• TASK: From the records below, take each line where the string "Settings" shows up and copy it.

════════════════

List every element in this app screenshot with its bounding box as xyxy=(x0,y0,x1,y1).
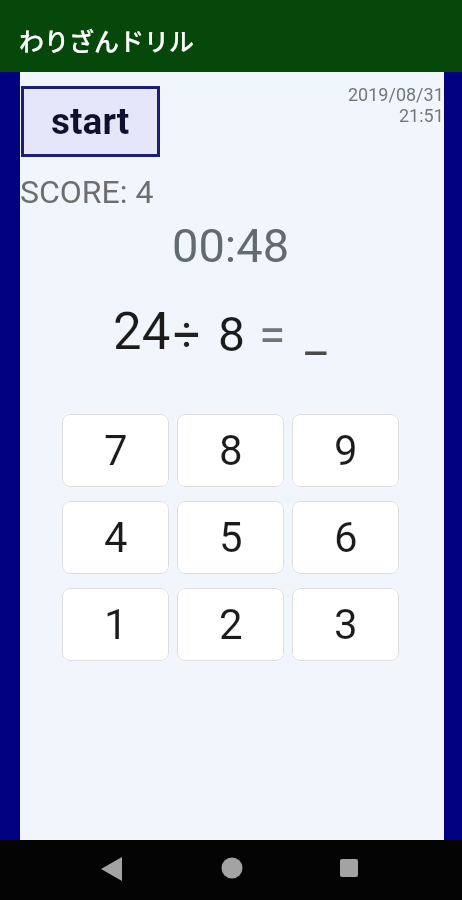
button[interactable] xyxy=(92,850,132,890)
button[interactable]: 7 xyxy=(62,414,169,487)
staticText: 7 xyxy=(104,426,128,475)
button[interactable]: 4 xyxy=(62,501,169,574)
staticText: 21:51 xyxy=(399,105,444,126)
staticText: 8 xyxy=(219,426,243,475)
staticText: 24 xyxy=(113,302,171,362)
button[interactable] xyxy=(329,848,369,888)
staticText: 2019/08/31 xyxy=(348,84,444,105)
staticText: 8 xyxy=(218,306,245,362)
button[interactable]: 9 xyxy=(292,414,399,487)
button[interactable]: 8 xyxy=(177,414,284,487)
staticText: 1 xyxy=(104,600,128,649)
button[interactable]: start xyxy=(21,86,160,157)
staticText: _ xyxy=(305,306,327,362)
button[interactable]: 3 xyxy=(292,588,399,661)
staticText: 2 xyxy=(219,600,243,649)
button[interactable]: 6 xyxy=(292,501,399,574)
staticText: 5 xyxy=(219,513,243,562)
staticText: ÷ xyxy=(173,306,201,362)
staticText: わりざんドリル xyxy=(19,22,195,58)
staticText: SCORE: 4 xyxy=(20,173,154,211)
staticText: 00:48 xyxy=(172,218,290,273)
staticText: 3 xyxy=(334,600,358,649)
button[interactable]: 5 xyxy=(177,501,284,574)
staticText: 4 xyxy=(104,513,128,562)
button[interactable] xyxy=(212,848,252,888)
button[interactable]: 1 xyxy=(62,588,169,661)
staticText: 6 xyxy=(334,513,358,562)
staticText: start xyxy=(51,100,130,143)
staticText: 9 xyxy=(334,426,358,475)
staticText: = xyxy=(259,306,286,362)
button[interactable]: 2 xyxy=(177,588,284,661)
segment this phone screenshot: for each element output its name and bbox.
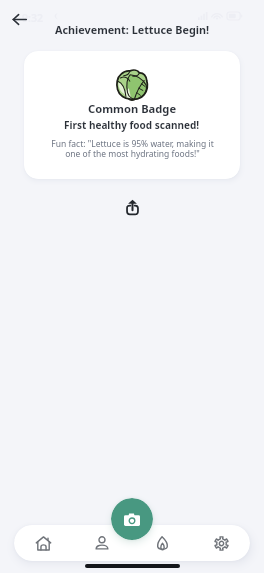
button[interactable]: Settings <box>203 525 239 561</box>
staticText: Achievement: Lettuce Begin! <box>55 22 210 37</box>
button[interactable]: Common Badge <box>24 51 240 179</box>
button[interactable]: Scan food <box>111 498 153 540</box>
staticText: First healthy food scanned! <box>64 118 200 132</box>
staticText: Common Badge <box>88 101 177 116</box>
staticText: Fun fact: "Lettuce is 95% water, making … <box>51 138 214 159</box>
staticText: 9:32 <box>22 11 43 25</box>
button[interactable]: Profile <box>84 525 120 561</box>
button[interactable]: Streak <box>144 525 180 561</box>
button[interactable]: Home <box>25 525 61 561</box>
button[interactable]: Share <box>117 192 147 222</box>
button[interactable]: Back <box>6 6 32 32</box>
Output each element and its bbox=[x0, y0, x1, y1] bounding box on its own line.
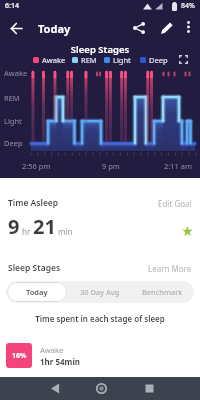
staticText: Awake bbox=[42, 55, 66, 65]
button[interactable] bbox=[131, 20, 147, 36]
staticText: 6:14 bbox=[5, 1, 19, 11]
staticText: Deep bbox=[4, 138, 23, 148]
button[interactable]: 30 Day Avg bbox=[68, 281, 131, 303]
button[interactable] bbox=[45, 378, 65, 398]
staticText: Benchmark bbox=[142, 287, 183, 297]
staticText: Awake bbox=[40, 345, 64, 355]
staticText: Time Asleep bbox=[8, 197, 59, 209]
button[interactable]: Sleep Stages bbox=[0, 262, 200, 274]
staticText: Deep bbox=[149, 55, 168, 65]
staticText: min bbox=[56, 226, 73, 237]
staticText: Today bbox=[38, 21, 71, 36]
staticText: hr bbox=[20, 226, 33, 237]
staticText: Light bbox=[113, 55, 131, 65]
staticText: Time spent in each stage of sleep bbox=[0, 313, 200, 324]
staticText: Awake bbox=[4, 68, 28, 78]
button[interactable]: Benchmark bbox=[131, 281, 194, 303]
staticText: 9 pm bbox=[102, 161, 120, 171]
staticText: 30 Day Avg bbox=[80, 287, 120, 297]
staticText: Sleep Stages bbox=[0, 43, 200, 56]
button[interactable] bbox=[8, 20, 24, 36]
button[interactable]: Today bbox=[7, 282, 67, 302]
staticText: Light bbox=[4, 116, 22, 126]
staticText: Edit Goal bbox=[158, 198, 192, 209]
staticText: 21 bbox=[33, 213, 56, 240]
staticText: 2:11 am bbox=[164, 161, 193, 171]
button[interactable]: 16% bbox=[0, 343, 200, 368]
button[interactable]: Time Asleep bbox=[0, 197, 200, 209]
staticText: REM bbox=[81, 55, 97, 65]
staticText: 16% bbox=[12, 351, 27, 361]
staticText: Today bbox=[26, 287, 48, 297]
staticText: 2:56 pm bbox=[22, 161, 51, 171]
button[interactable] bbox=[181, 20, 195, 34]
button[interactable] bbox=[91, 378, 111, 398]
staticText: 1hr 54min bbox=[40, 356, 80, 367]
button[interactable] bbox=[139, 378, 159, 398]
staticText: Learn More bbox=[148, 263, 192, 274]
staticText: REM bbox=[4, 93, 20, 103]
button[interactable] bbox=[176, 52, 190, 66]
staticText: Sleep Stages bbox=[8, 262, 61, 274]
staticText: 84% bbox=[181, 1, 195, 11]
staticText: 9 bbox=[8, 213, 20, 240]
button[interactable] bbox=[159, 20, 175, 36]
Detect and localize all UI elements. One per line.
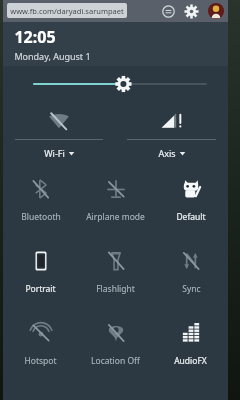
- staticText: Default: [176, 211, 206, 223]
- staticText: Airplane mode: [86, 211, 145, 223]
- staticText: Hotspot: [24, 355, 57, 367]
- staticText: Monday, August 1: [14, 50, 91, 62]
- staticText: Portrait: [25, 283, 56, 295]
- button[interactable]: Sync: [153, 236, 228, 308]
- button[interactable]: Hotspot: [3, 308, 78, 380]
- button[interactable]: Bluetooth: [3, 164, 78, 236]
- button[interactable]: Settings: [184, 4, 199, 19]
- button[interactable]: Data saver: [162, 5, 175, 18]
- button[interactable]: Airplane mode: [78, 164, 153, 236]
- button[interactable]: Portrait: [3, 236, 78, 308]
- staticText: www.fb.com/daryadi.sarumpaet: [10, 6, 124, 16]
- button[interactable]: Default: [153, 164, 228, 236]
- button[interactable]: Flashlight: [78, 236, 153, 308]
- staticText: Bluetooth: [21, 211, 61, 223]
- button[interactable]: Brightness: [3, 66, 228, 102]
- staticText: Flashlight: [96, 283, 135, 295]
- staticText: Axis: [158, 147, 176, 159]
- button[interactable]: Account: [208, 3, 224, 19]
- staticText: 12:05: [14, 26, 56, 48]
- button[interactable]: Location Off: [78, 308, 153, 380]
- staticText: Wi-Fi: [44, 147, 65, 159]
- button[interactable]: Wi-Fi: [3, 102, 115, 164]
- staticText: Location Off: [91, 355, 140, 367]
- button[interactable]: AudioFX: [153, 308, 228, 380]
- button[interactable]: Axis: [115, 102, 228, 164]
- staticText: Sync: [182, 283, 201, 295]
- staticText: AudioFX: [174, 355, 207, 367]
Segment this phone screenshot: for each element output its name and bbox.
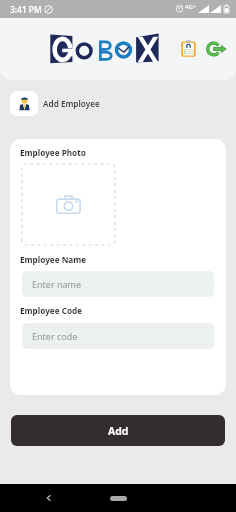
button[interactable]: Home	[110, 496, 127, 501]
staticText: Add	[108, 424, 129, 438]
staticText: Add Employee	[43, 98, 100, 109]
staticText: Employee Name	[20, 254, 87, 265]
button[interactable]: Enter name	[22, 271, 214, 297]
button[interactable]: Attendance records	[178, 38, 199, 59]
button[interactable]: Enter code	[22, 323, 214, 349]
staticText: Enter code	[32, 330, 78, 342]
button[interactable]: Pick employee photo	[22, 164, 115, 245]
button[interactable]: Logout	[204, 38, 229, 59]
staticText: Enter name	[32, 278, 82, 290]
staticText: 4G+	[185, 3, 197, 11]
staticText: 3:41 PM	[10, 4, 42, 15]
staticText: Employee Code	[20, 305, 83, 316]
staticText: Employee Photo	[20, 147, 86, 158]
button[interactable]: Add	[11, 415, 225, 446]
button[interactable]: Back	[40, 489, 58, 507]
button[interactable]: Add Employee	[10, 91, 100, 116]
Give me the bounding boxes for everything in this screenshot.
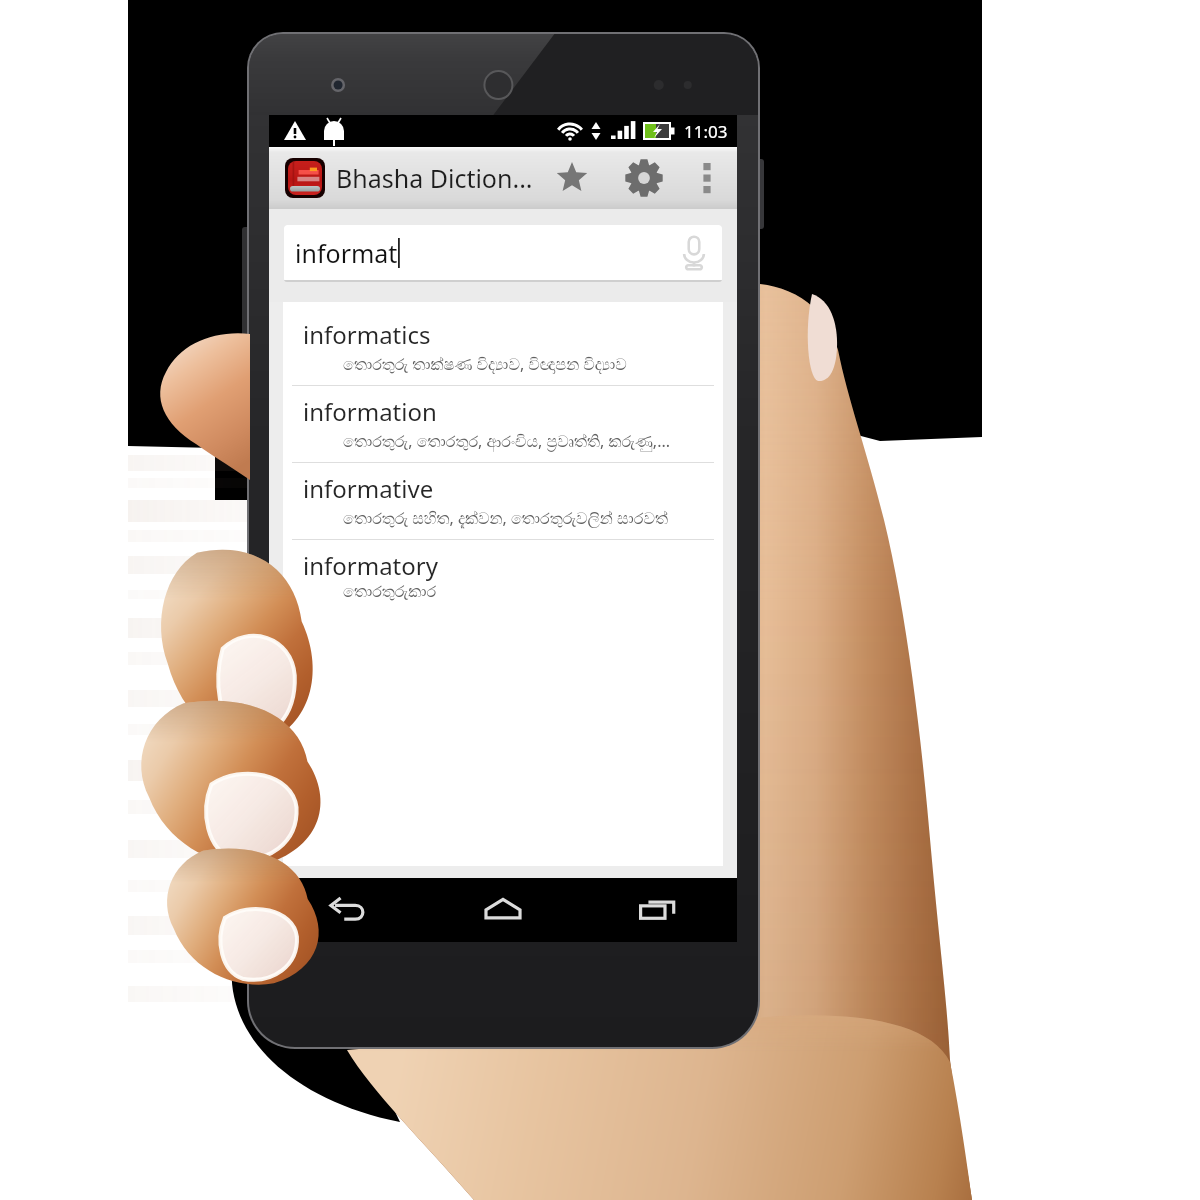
button[interactable]: Home [425,878,581,942]
staticText: informative [303,472,434,505]
button[interactable]: Favorites [547,153,597,203]
button[interactable]: informative [283,463,723,539]
button[interactable]: informatics [283,302,723,385]
staticText: තොරතුරු, තොරතුර, ආරංචිය, ප්‍රවෘත්ති, කරු… [343,430,671,452]
staticText: තොරතුරුකාර [343,584,437,600]
button[interactable]: Voice search [671,230,717,276]
staticText: තොරතුරු තාක්ෂණ විද්‍යාව, විඥාපන විද්‍යාව [343,353,627,375]
button[interactable]: Settings [619,153,669,203]
button[interactable]: informatory [283,540,723,616]
staticText: Bhasha Diction... [336,161,533,195]
staticText: තොරතුරු සහිත, දැක්වන, තොරතුරුවලින් සාරවත… [343,507,668,529]
button[interactable]: information [283,386,723,462]
button[interactable]: App icon [285,158,325,198]
staticText: information [303,395,437,428]
staticText: informatory [303,549,438,582]
button[interactable]: Recent apps [581,878,737,942]
button[interactable]: informat [284,225,722,280]
staticText: informatics [303,318,431,351]
staticText: informat [295,236,398,270]
button[interactable]: Back [269,878,425,942]
staticText: 11:03 [684,120,728,143]
button[interactable]: More options [687,158,727,198]
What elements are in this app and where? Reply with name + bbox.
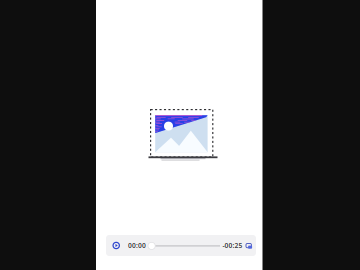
button[interactable]: Play [108,235,124,256]
staticText: 00:00 [128,241,146,250]
button[interactable]: Picture in Picture [244,235,253,256]
staticText: -00:25 [222,241,242,250]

════════════════

• PROBLEM SOLUTION:
button[interactable]: Settings <box>203 525 239 561</box>
- button[interactable]: Settings: [184, 4, 199, 19]
button[interactable]: Settings [619,153,669,203]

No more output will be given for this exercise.